§ YOUR GOAL: Once every line below has been checked for "link", give only the number of lines that have it.

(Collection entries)
************
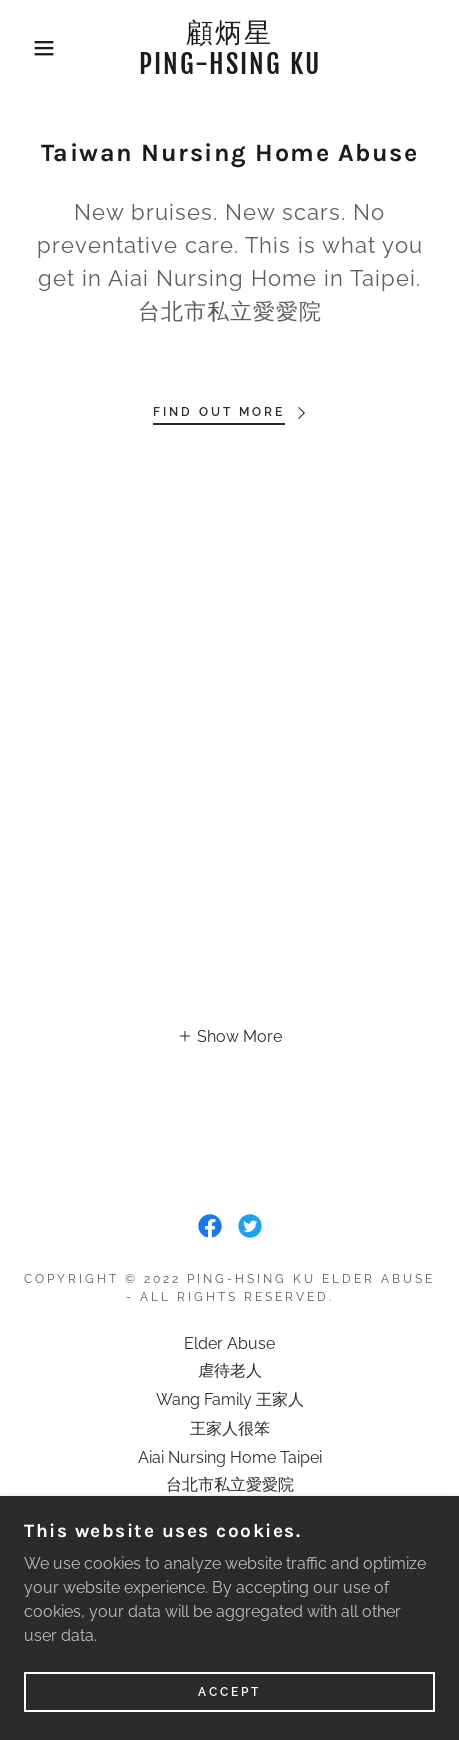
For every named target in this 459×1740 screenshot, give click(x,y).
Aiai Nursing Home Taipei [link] (230, 1457)
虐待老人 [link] (230, 1370)
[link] (230, 48)
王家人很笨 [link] (230, 1428)
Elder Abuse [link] (229, 1343)
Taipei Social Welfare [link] (230, 1513)
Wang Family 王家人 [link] (230, 1399)
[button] (34, 48)
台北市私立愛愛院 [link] (230, 1484)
************
§ TASK OUTPUT: 8